:: TASK PROMPT ::
Once a line is found to contain "with", copy it out of the listing.

:: RECORDS FOR PROCESSING ::
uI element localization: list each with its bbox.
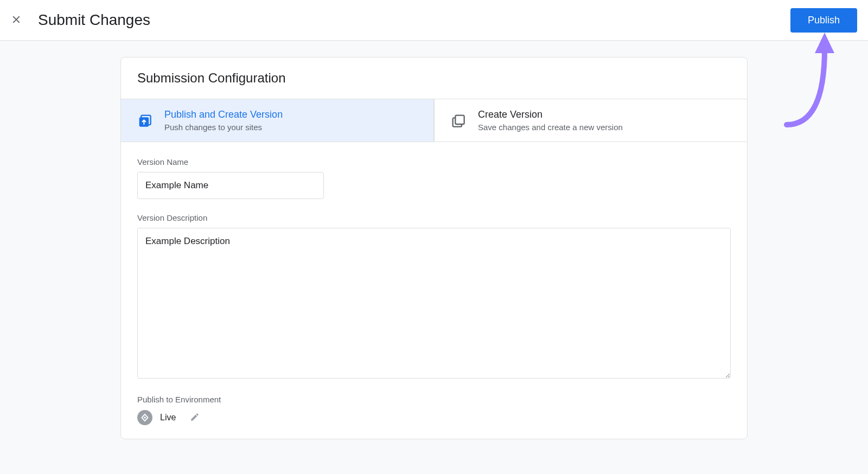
- option-title: Create Version: [478, 109, 623, 120]
- option-title: Publish and Create Version: [164, 109, 283, 120]
- submission-config-card: Submission Configuration Publish and Cre…: [120, 57, 748, 439]
- option-desc: Save changes and create a new version: [478, 123, 623, 132]
- form-area: Version Name Version Description Publish…: [121, 142, 747, 439]
- option-desc: Push changes to your sites: [164, 123, 283, 132]
- pencil-icon: [190, 412, 200, 424]
- version-description-label: Version Description: [137, 213, 731, 222]
- card-header: Submission Configuration: [121, 57, 747, 99]
- publish-environment-label: Publish to Environment: [137, 395, 731, 404]
- submission-options: Publish and Create Version Push changes …: [121, 99, 747, 142]
- card-title: Submission Configuration: [137, 71, 731, 86]
- version-name-label: Version Name: [137, 157, 731, 166]
- option-text: Create Version Save changes and create a…: [478, 109, 623, 132]
- environment-row: Live: [137, 409, 731, 426]
- close-button[interactable]: [5, 9, 27, 31]
- dialog-header: Submit Changes Publish: [0, 0, 868, 41]
- option-text: Publish and Create Version Push changes …: [164, 109, 283, 132]
- environment-name: Live: [160, 413, 176, 422]
- svg-rect-3: [455, 116, 464, 124]
- option-publish-and-create-version[interactable]: Publish and Create Version Push changes …: [121, 99, 434, 142]
- body-area: Submission Configuration Publish and Cre…: [0, 41, 868, 474]
- publish-upload-icon: [136, 113, 152, 128]
- environment-live-icon: [137, 410, 152, 425]
- publish-button[interactable]: Publish: [790, 8, 857, 33]
- page-title: Submit Changes: [38, 11, 790, 29]
- option-create-version[interactable]: Create Version Save changes and create a…: [434, 99, 747, 142]
- close-icon: [10, 14, 22, 27]
- edit-environment-button[interactable]: [187, 409, 203, 426]
- version-description-input[interactable]: [137, 228, 731, 379]
- version-name-input[interactable]: [137, 172, 324, 199]
- create-version-icon: [450, 113, 466, 128]
- svg-point-4: [144, 417, 145, 418]
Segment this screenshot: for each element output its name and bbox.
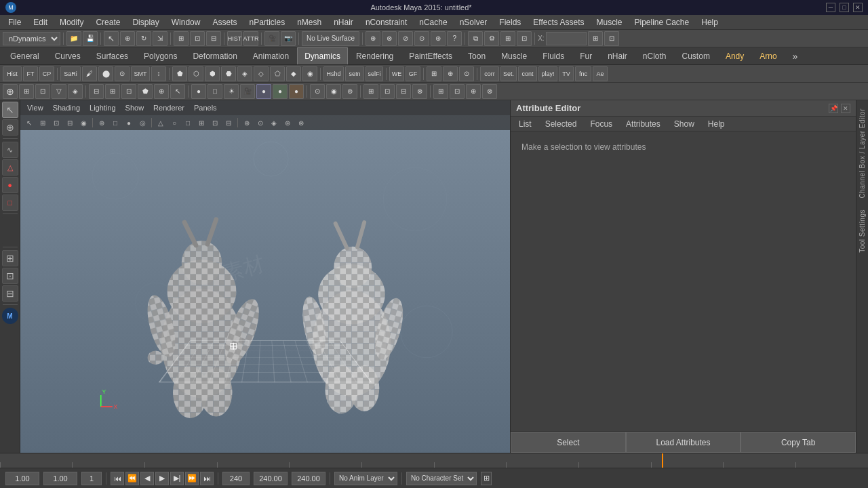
tb-misc3[interactable]: ⊘ xyxy=(398,31,413,46)
ico-anim4[interactable]: ⊗ xyxy=(412,84,427,99)
menu-nparticles[interactable]: nParticles xyxy=(243,16,290,28)
ico-cam[interactable]: 🎥 xyxy=(240,84,255,99)
ico-light[interactable]: ☀ xyxy=(224,84,239,99)
menu-file[interactable]: File xyxy=(3,16,26,28)
no-live-surface-btn[interactable]: No Live Surface xyxy=(302,31,359,46)
dynamics-dropdown[interactable]: nDynamics xyxy=(3,32,60,45)
ico-corr[interactable]: corr xyxy=(480,66,499,81)
vp-menu-lighting[interactable]: Lighting xyxy=(85,103,120,113)
time-value-2[interactable] xyxy=(43,472,77,485)
go-to-start-btn[interactable]: ⏮ xyxy=(111,472,124,485)
ico-select-mode3[interactable]: ▽ xyxy=(52,84,66,99)
vp-icon-j[interactable]: ⊛ xyxy=(281,117,294,129)
prev-key-btn[interactable]: ⏪ xyxy=(125,472,139,485)
attr-menu-selected[interactable]: Selected xyxy=(540,118,583,130)
menu-modify[interactable]: Modify xyxy=(54,16,89,28)
tab-general[interactable]: General xyxy=(3,47,47,64)
tab-andy[interactable]: Andy xyxy=(718,47,751,64)
tb-misc10[interactable]: ⊡ xyxy=(517,31,532,46)
ico-render3[interactable]: ⊚ xyxy=(342,84,357,99)
vp-shade2-icon[interactable]: ◎ xyxy=(136,117,149,129)
ico-cube[interactable]: □ xyxy=(208,84,222,99)
vp-wire-icon[interactable]: ⊕ xyxy=(96,117,108,129)
menu-edit[interactable]: Edit xyxy=(28,16,53,28)
ico-sphere[interactable]: ● xyxy=(191,84,206,99)
vp-icon-i[interactable]: ◈ xyxy=(268,117,280,129)
tool-grid2[interactable]: ⊡ xyxy=(2,268,18,284)
tool-curve[interactable]: ∿ xyxy=(2,142,18,158)
timeline-ruler[interactable]: 020406080100120140160180200220240 xyxy=(0,453,868,468)
ico-shape6[interactable]: ◇ xyxy=(254,66,269,81)
ico-shape8[interactable]: ◆ xyxy=(286,66,301,81)
tb-misc7[interactable]: ⧉ xyxy=(468,31,483,46)
tb-rotate-btn[interactable]: ↻ xyxy=(136,31,151,46)
vp-menu-show[interactable]: Show xyxy=(121,103,149,113)
minimize-button[interactable]: ─ xyxy=(826,3,835,12)
ico-smt[interactable]: SMT xyxy=(131,66,150,81)
ico-ft[interactable]: FT xyxy=(23,66,38,81)
tab-toon[interactable]: Toon xyxy=(460,47,493,64)
ico-arrow[interactable]: ↕ xyxy=(151,66,166,81)
ico-selin[interactable]: seIn xyxy=(345,66,364,81)
tb-move-btn[interactable]: ⊕ xyxy=(120,31,135,46)
prev-frame-btn[interactable]: ◀ xyxy=(140,472,154,485)
vp-icon-k[interactable]: ⊗ xyxy=(295,117,307,129)
menu-ncache[interactable]: nCache xyxy=(414,16,452,28)
vp-grid-icon[interactable]: ⊡ xyxy=(50,117,62,129)
next-frame-btn[interactable]: ▶| xyxy=(170,472,184,485)
tool-circle[interactable]: ● xyxy=(2,177,18,193)
ico-ae[interactable]: Ae xyxy=(593,66,608,81)
tab-muscle[interactable]: Muscle xyxy=(494,47,534,64)
attr-menu-attributes[interactable]: Attributes xyxy=(620,118,666,130)
tab-painteffects[interactable]: PaintEffects xyxy=(401,47,460,64)
ico-move-tool[interactable]: ⊕ xyxy=(3,84,18,99)
select-button[interactable]: Select xyxy=(511,432,626,453)
vp-shade-icon[interactable]: ● xyxy=(123,117,135,129)
ico-misc2a[interactable]: ⊞ xyxy=(433,84,448,99)
tab-surfaces[interactable]: Surfaces xyxy=(89,47,136,64)
ico-anim3[interactable]: ⊟ xyxy=(396,84,411,99)
vp-icon-e[interactable]: ⊡ xyxy=(209,117,221,129)
vp-icon-f[interactable]: ⊟ xyxy=(222,117,235,129)
ico-shape1[interactable]: ⬟ xyxy=(172,66,187,81)
vp-menu-panels[interactable]: Panels xyxy=(190,103,221,113)
menu-nconstraint[interactable]: nConstraint xyxy=(360,16,412,28)
menu-nhair[interactable]: nHair xyxy=(328,16,359,28)
side-tab-tool-settings[interactable]: Tool Settings xyxy=(856,204,868,258)
ico-misc2c[interactable]: ⊕ xyxy=(466,84,481,99)
frame-end-value3[interactable] xyxy=(292,472,326,485)
tool-triangle[interactable]: △ xyxy=(2,159,18,176)
ico-selfi[interactable]: selFi xyxy=(366,66,383,81)
tool-misc1[interactable] xyxy=(2,217,18,244)
menu-display[interactable]: Display xyxy=(127,16,164,28)
time-value-3[interactable] xyxy=(81,472,102,485)
ico-misc2d[interactable]: ⊗ xyxy=(482,84,497,99)
ico-dot3[interactable]: ● xyxy=(289,84,304,99)
x-field[interactable] xyxy=(546,32,587,45)
tool-select[interactable]: ↖ xyxy=(2,102,18,118)
tab-rendering[interactable]: Rendering xyxy=(349,47,401,64)
ico-cont[interactable]: cont xyxy=(518,66,537,81)
vp-isolate-icon[interactable]: ◉ xyxy=(77,117,90,129)
tb-scale-btn[interactable]: ⇲ xyxy=(153,31,167,46)
tb-end2[interactable]: ⊡ xyxy=(604,31,619,46)
attr-menu-show[interactable]: Show xyxy=(669,118,700,130)
ico-misc-e[interactable]: ⊕ xyxy=(154,84,169,99)
time-value-1[interactable] xyxy=(5,472,39,485)
tb-snap2-btn[interactable]: ⊡ xyxy=(190,31,205,46)
menu-assets[interactable]: Assets xyxy=(207,16,242,28)
ico-shape9[interactable]: ◉ xyxy=(302,66,317,81)
frame-end-value2[interactable] xyxy=(254,472,288,485)
tool-grid1[interactable]: ⊞ xyxy=(2,250,18,266)
ico-hshd[interactable]: Hshd xyxy=(323,66,344,81)
ico-misc1[interactable]: ⊞ xyxy=(427,66,441,81)
menu-effects-assets[interactable]: Effects Assets xyxy=(528,16,589,28)
menu-pipeline-cache[interactable]: Pipeline Cache xyxy=(629,16,695,28)
tb-misc5[interactable]: ⊛ xyxy=(431,31,446,46)
tool-square[interactable]: □ xyxy=(2,195,18,211)
tab-deformation[interactable]: Deformation xyxy=(185,47,244,64)
tab-fluids[interactable]: Fluids xyxy=(535,47,572,64)
tb-misc4[interactable]: ⊙ xyxy=(414,31,429,46)
ico-misc2[interactable]: ⊕ xyxy=(443,66,458,81)
ico-shape5[interactable]: ◈ xyxy=(237,66,252,81)
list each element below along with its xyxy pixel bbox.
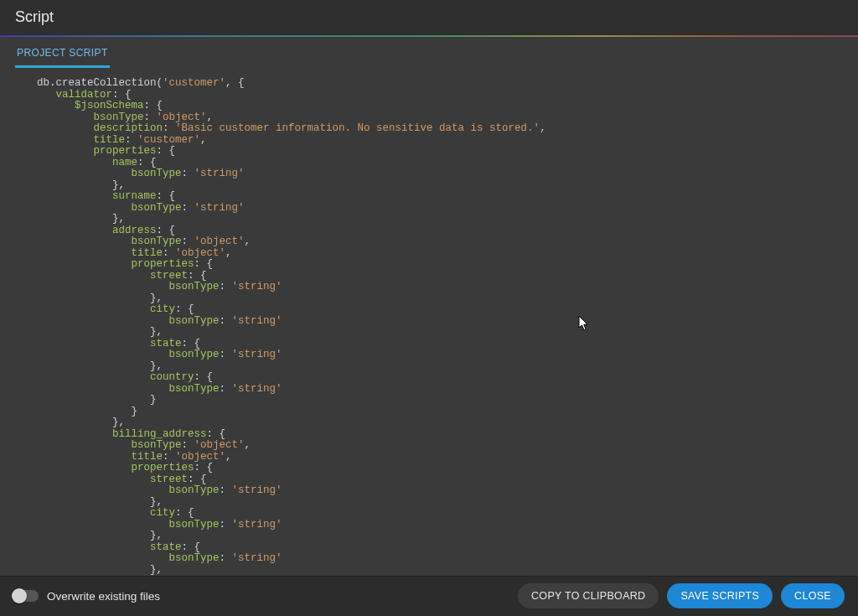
save-scripts-button[interactable]: SAVE SCRIPTS xyxy=(667,583,773,608)
copy-to-clipboard-button[interactable]: COPY TO CLIPBOARD xyxy=(518,583,659,608)
toggle-track xyxy=(13,590,39,602)
footer-bar: Overwrite existing files COPY TO CLIPBOA… xyxy=(0,576,858,616)
accent-stripe xyxy=(0,35,858,37)
titlebar: Script xyxy=(0,0,858,35)
code-content: db.createCollection('customer', { valida… xyxy=(12,76,853,576)
close-button[interactable]: CLOSE xyxy=(781,583,845,608)
script-dialog: Script PROJECT SCRIPT db.createCollectio… xyxy=(0,0,858,616)
overwrite-toggle[interactable]: Overwrite existing files xyxy=(13,590,160,603)
code-scroll-area[interactable]: db.createCollection('customer', { valida… xyxy=(12,76,853,576)
overwrite-toggle-label: Overwrite existing files xyxy=(47,590,160,603)
toggle-knob xyxy=(12,588,27,603)
dialog-title: Script xyxy=(15,8,54,26)
tabs-bar: PROJECT SCRIPT xyxy=(0,37,858,68)
tab-project-script[interactable]: PROJECT SCRIPT xyxy=(15,45,110,68)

:: SOLUTION BELOW ::
uI element localization: list each with its bbox.
list each element below along with its xyxy pixel bbox.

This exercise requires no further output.